As the Southwest continued to burn, we knew our worship couldn’t include the traditional symbols of wind and fire to represent God’s spirit. So we designed a “Blue Pentecost,” based not on the Acts story, but on Jesus’ baptism—another time when God’s Spirit descended to fill someone with power. Water—not fire—became our central symbol of Pentecost. We hung the blue baptismal banner and used hymns such as “Spirit of the Living God, Fall Afresh on Me.” Rather than slips of red paper as tongues of fire, the children used pinon branches to bless the congregation with water from the baptismal font, as we sang John Chisum’s “Let Your Spirit Come:”
Let your rain fall down, pour upon our souls.
Come and wash us now; come and make us whole.
Our “Blue Pentecost” didn’t follow the usual script for worship that year. But the congregation definitely experienced God’s powerful spirit poured out upon us and all creation in that dry and harsh time. The story of Jesus’ baptism, the prayers and songs for rain, and especially the feel of those drops of water from the baptismal font renewed our spirits as surely as the tongues of fire had energized the apostles that first Pentecost.
The “Blue Pentecost” is one way our congregation has adapted our liturgy to life in a land of little rain. Although Christianity, like Judaism and Islam, arose in the arid lands of the Mideast, much of the American Protestant tradition historically comes either from the green hills of Germany and England or the equally green landscapes of New England and the American South. Our hymnody, prayers, and even church architecture often reflect our attachment to the “fields, forests, and flowery meadows” of colder climes. With its steeply-slanted roof to keep the snow off, the Congregational (UCC) Church of my Arizona childhood could have come from the New Haven Green. At Christmas, we sang “in the bleak midwinter, snow on snow” when it was 70 degrees outside and it hadn’t even rained for months.
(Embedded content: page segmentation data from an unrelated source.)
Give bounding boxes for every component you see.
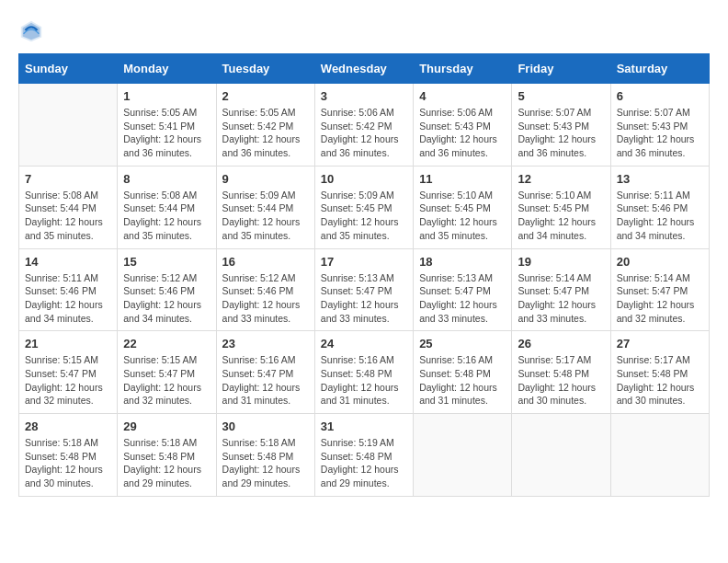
calendar-cell: 19Sunrise: 5:14 AMSunset: 5:47 PMDayligh… [512,248,610,331]
calendar-cell: 14Sunrise: 5:11 AMSunset: 5:46 PMDayligh… [19,248,118,331]
day-number: 23 [222,337,309,350]
day-info: Sunrise: 5:09 AMSunset: 5:44 PMDaylight:… [222,189,309,243]
calendar-cell: 13Sunrise: 5:11 AMSunset: 5:46 PMDayligh… [610,166,709,248]
day-info: Sunrise: 5:05 AMSunset: 5:42 PMDaylight:… [222,106,309,160]
calendar-cell: 10Sunrise: 5:09 AMSunset: 5:45 PMDayligh… [314,166,413,248]
calendar-cell: 30Sunrise: 5:18 AMSunset: 5:48 PMDayligh… [216,414,314,497]
day-number: 8 [123,172,210,186]
day-number: 15 [123,255,210,269]
calendar-cell: 27Sunrise: 5:17 AMSunset: 5:48 PMDayligh… [610,331,709,414]
calendar-cell: 20Sunrise: 5:14 AMSunset: 5:47 PMDayligh… [610,248,709,331]
day-info: Sunrise: 5:18 AMSunset: 5:48 PMDaylight:… [222,436,309,490]
calendar-cell: 3Sunrise: 5:06 AMSunset: 5:42 PMDaylight… [314,84,413,167]
day-info: Sunrise: 5:17 AMSunset: 5:48 PMDaylight:… [617,353,703,408]
day-number: 16 [222,255,309,269]
day-info: Sunrise: 5:06 AMSunset: 5:42 PMDaylight:… [321,106,407,160]
day-number: 28 [25,419,111,433]
day-number: 18 [419,255,506,269]
calendar-cell: 6Sunrise: 5:07 AMSunset: 5:43 PMDaylight… [610,84,709,167]
day-info: Sunrise: 5:06 AMSunset: 5:43 PMDaylight:… [419,106,506,160]
weekday-header-friday: Friday [512,54,610,84]
weekday-header-tuesday: Tuesday [216,54,314,84]
day-number: 31 [321,419,407,433]
day-info: Sunrise: 5:08 AMSunset: 5:44 PMDaylight:… [123,189,210,243]
day-number: 24 [321,337,407,350]
day-info: Sunrise: 5:11 AMSunset: 5:46 PMDaylight:… [617,189,703,243]
week-row-4: 21Sunrise: 5:15 AMSunset: 5:47 PMDayligh… [19,331,710,414]
calendar-cell: 11Sunrise: 5:10 AMSunset: 5:45 PMDayligh… [414,166,512,248]
day-number: 4 [419,89,506,103]
day-info: Sunrise: 5:07 AMSunset: 5:43 PMDaylight:… [518,106,604,160]
day-info: Sunrise: 5:16 AMSunset: 5:48 PMDaylight:… [321,353,407,408]
day-info: Sunrise: 5:12 AMSunset: 5:46 PMDaylight:… [222,271,309,326]
day-number: 12 [518,172,604,186]
logo-icon [18,18,44,44]
day-info: Sunrise: 5:16 AMSunset: 5:48 PMDaylight:… [419,353,506,408]
weekday-header-sunday: Sunday [19,54,118,84]
calendar-cell: 28Sunrise: 5:18 AMSunset: 5:48 PMDayligh… [19,414,118,497]
calendar-cell: 16Sunrise: 5:12 AMSunset: 5:46 PMDayligh… [216,248,314,331]
calendar-cell: 4Sunrise: 5:06 AMSunset: 5:43 PMDaylight… [414,84,512,167]
day-info: Sunrise: 5:13 AMSunset: 5:47 PMDaylight:… [321,271,407,326]
day-number: 11 [419,172,506,186]
day-info: Sunrise: 5:12 AMSunset: 5:46 PMDaylight:… [123,271,210,326]
day-number: 25 [419,337,506,350]
calendar-cell: 15Sunrise: 5:12 AMSunset: 5:46 PMDayligh… [118,248,216,331]
week-row-3: 14Sunrise: 5:11 AMSunset: 5:46 PMDayligh… [19,248,710,331]
page-container: SundayMondayTuesdayWednesdayThursdayFrid… [18,18,710,497]
weekday-header-monday: Monday [118,54,216,84]
day-number: 7 [25,172,111,186]
calendar-cell: 18Sunrise: 5:13 AMSunset: 5:47 PMDayligh… [414,248,512,331]
day-number: 29 [123,419,210,433]
week-row-5: 28Sunrise: 5:18 AMSunset: 5:48 PMDayligh… [19,414,710,497]
day-info: Sunrise: 5:17 AMSunset: 5:48 PMDaylight:… [518,353,604,408]
calendar-cell [414,414,512,497]
calendar-cell: 5Sunrise: 5:07 AMSunset: 5:43 PMDaylight… [512,84,610,167]
day-info: Sunrise: 5:10 AMSunset: 5:45 PMDaylight:… [518,189,604,243]
day-info: Sunrise: 5:07 AMSunset: 5:43 PMDaylight:… [617,106,703,160]
calendar-header: SundayMondayTuesdayWednesdayThursdayFrid… [19,54,710,84]
calendar-cell: 9Sunrise: 5:09 AMSunset: 5:44 PMDaylight… [216,166,314,248]
calendar-cell [512,414,610,497]
day-number: 10 [321,172,407,186]
header [18,18,710,44]
day-info: Sunrise: 5:16 AMSunset: 5:47 PMDaylight:… [222,353,309,408]
calendar-cell: 26Sunrise: 5:17 AMSunset: 5:48 PMDayligh… [512,331,610,414]
day-info: Sunrise: 5:11 AMSunset: 5:46 PMDaylight:… [25,271,111,326]
calendar-table: SundayMondayTuesdayWednesdayThursdayFrid… [18,53,710,497]
day-number: 6 [617,89,703,103]
day-number: 21 [25,337,111,350]
calendar-cell: 17Sunrise: 5:13 AMSunset: 5:47 PMDayligh… [314,248,413,331]
logo [18,18,48,44]
day-info: Sunrise: 5:19 AMSunset: 5:48 PMDaylight:… [321,436,407,490]
calendar-body: 1Sunrise: 5:05 AMSunset: 5:41 PMDaylight… [19,84,710,497]
day-info: Sunrise: 5:14 AMSunset: 5:47 PMDaylight:… [617,271,703,326]
week-row-1: 1Sunrise: 5:05 AMSunset: 5:41 PMDaylight… [19,84,710,167]
day-number: 14 [25,255,111,269]
day-number: 2 [222,89,309,103]
calendar-cell: 2Sunrise: 5:05 AMSunset: 5:42 PMDaylight… [216,84,314,167]
day-info: Sunrise: 5:09 AMSunset: 5:45 PMDaylight:… [321,189,407,243]
day-info: Sunrise: 5:08 AMSunset: 5:44 PMDaylight:… [25,189,111,243]
calendar-cell: 31Sunrise: 5:19 AMSunset: 5:48 PMDayligh… [314,414,413,497]
day-number: 5 [518,89,604,103]
calendar-cell: 1Sunrise: 5:05 AMSunset: 5:41 PMDaylight… [118,84,216,167]
weekday-header-thursday: Thursday [414,54,512,84]
day-info: Sunrise: 5:18 AMSunset: 5:48 PMDaylight:… [25,436,111,490]
weekday-header-wednesday: Wednesday [314,54,413,84]
calendar-cell [610,414,709,497]
day-number: 22 [123,337,210,350]
day-info: Sunrise: 5:15 AMSunset: 5:47 PMDaylight:… [123,353,210,408]
calendar-cell: 8Sunrise: 5:08 AMSunset: 5:44 PMDaylight… [118,166,216,248]
calendar-cell: 24Sunrise: 5:16 AMSunset: 5:48 PMDayligh… [314,331,413,414]
day-number: 19 [518,255,604,269]
week-row-2: 7Sunrise: 5:08 AMSunset: 5:44 PMDaylight… [19,166,710,248]
day-info: Sunrise: 5:14 AMSunset: 5:47 PMDaylight:… [518,271,604,326]
weekday-header-row: SundayMondayTuesdayWednesdayThursdayFrid… [19,54,710,84]
day-number: 9 [222,172,309,186]
day-number: 26 [518,337,604,350]
day-number: 1 [123,89,210,103]
day-number: 3 [321,89,407,103]
calendar-cell: 7Sunrise: 5:08 AMSunset: 5:44 PMDaylight… [19,166,118,248]
calendar-cell: 12Sunrise: 5:10 AMSunset: 5:45 PMDayligh… [512,166,610,248]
The issue is not simply aesthetics or the cognitive dissonance of singing about lush landscapes when we’re surrounded by desert. When our worship affirms God’s beauty only in green forests and verdant meadows (the landscape many current desert-dwellers left behind), then despite its abundant and tenacious life, the desert is seen as “God-forsaken” or as Belden Lane’s “fierce landscapes” of trial and temptation. It is not “home.” The results have included not only transplanted New England-style churches, but also and especially the development of unsustainable desert cities like Phoenix with its green lawns and verdant golf courses. If worship in the desert fails to connect our congregations with the sacred creation outside the sanctuary doors, we will fail to love and save this unique corner of creation.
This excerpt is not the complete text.